Facts about the Damvad report
The analysis followed 859 international DTU graduates who completed an MSc programme between 2007 and 2011. It looks at the lives and jobs of the graduates for up to 13 years after they completed their studies. Read the full report in Danish here.
Met in the dorms
One of the international students who has stayed in Denmark is Mireia Marrè Badalló. However, when she moved from Barcelona to Lyngby in 2008 to study engineering, the plan wasn’t to stay. She told her parents that she’d be away for two years, maybe a little longer.

When Tomaš Cydik moved from Lithuania around the same time to build on his BSc in telecommunications, it was a similar story. The future was open, but initially it was about getting a good education from a university, DTU, that he’d heard good things about from an acquaintance who had just graduated from there.

Although Mireia and Tomaš have very different backgrounds and studied towards very different degrees, it didn’t take long before their paths crossed, says Mireia:

“We met in the dorms. In fact, it was already during the intro week, where there were various events for the international master’s students”.

Today, some 14 years later, Mireia and Tomaš live together in Denmark with their three-year-old son and both work as engineers. Mireia is a project manager for the wind turbine manufacturer Siemens Gamesa, and Tomaš is the lead test engineer for audio software manufacturer EPOS.

But it isn’t just the love story from Campus Lyngby that keeps the couple in Denmark.

Tomaš was offered a job in the telecommunications industry already during his studies, and Mireia joined Siemens shortly after earning her master’s degree.
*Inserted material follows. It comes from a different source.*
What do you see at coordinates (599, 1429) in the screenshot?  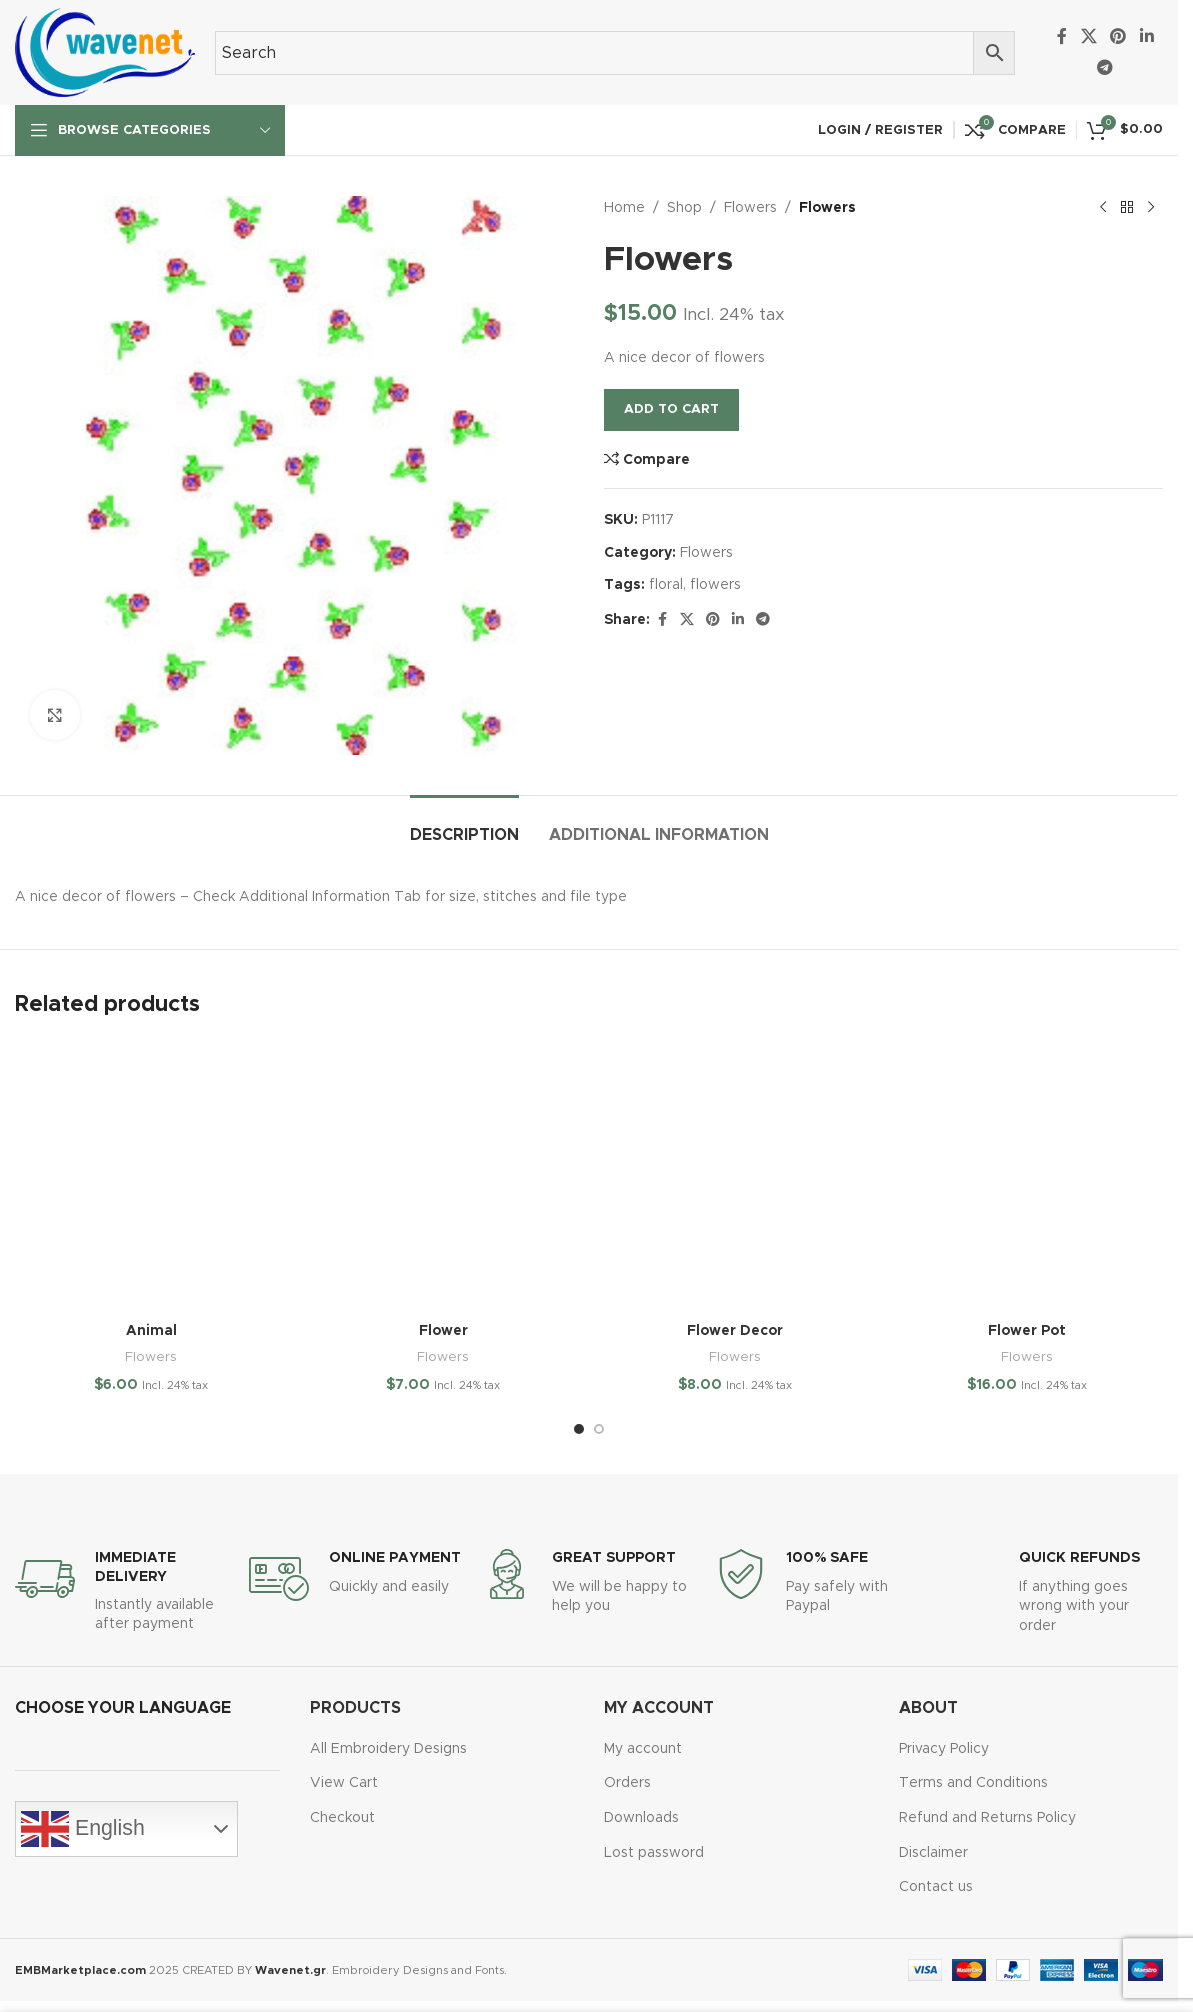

They both mention the good Danish working conditions as key to why they decided to stay in Denmark.

“One of the big reasons is a work-life balance that you don’t find anywhere in Spain where I’m from. That’s particularly important now that we have a child. I don’t think I’d be able to find the parental leave benefits we have had anywhere else, or the general flexibility that came in the wake of corona,” says Mireia.

Tomaš also appreciates the flexibility offered by Danish employers. It’s based on a trust between employers and employees that he hasn’t encountered before:

“In my first full-time job at Nokia, I was amazed at the trust that was put in me as a new employee from day one. And that makes you develop much faster, I think. It gives you the courage to make some mistakes, which allows you to progress and learn faster,” he says.

Damvad’s report shows that Mireia and Tomaš’ experiences of finding work in Denmark are far from unique. In fact, about 90 per cent of the international graduates from DTU who stay in Denmark are in full time jobs at any one point in time from one year until 12 years after graduating, the report shows.

Mireia Marrè Badalló has also found that a degree from DTU is in high demand in the job market:

“We have a number of international friends who also went to DTU, and the general opinion is that graduates from DTU have no problems finding a job. Our friends have really good jobs that they enjoy, and have climbed the career ladder well. I can’t actually think of anyone who’s been unemployed for more than a couple of months if their company or division closed down,” she says.

The high rate of employment is a key part of why foreign students are such good business for Danish society.

Of the DKK 3.2 million that the average international DTU graduate contributes to society over 13 years, 1.6 million is made up of taxes, according to Damvad’s report. In the same period, the state spends around DKK 300,000 on the graduate, mainly on education and health services. The figures are an average for all DTU’s international graduates, including those who leave Denmark after a few years.

The state thus ends up with a net profit of DKK 1.3 million for every international master’s student who graduates from DTU. In addition, each graduate contributes an average of DKK 1.6 million to the private sector in the form of income after tax, the report shows.

A similar analysis carried out by the Danish Society of Engineers (IDA) shows that the international graduates from all of Denmark’s universities contributed DKK 26.7 billion to the economy between 2007 and 2020.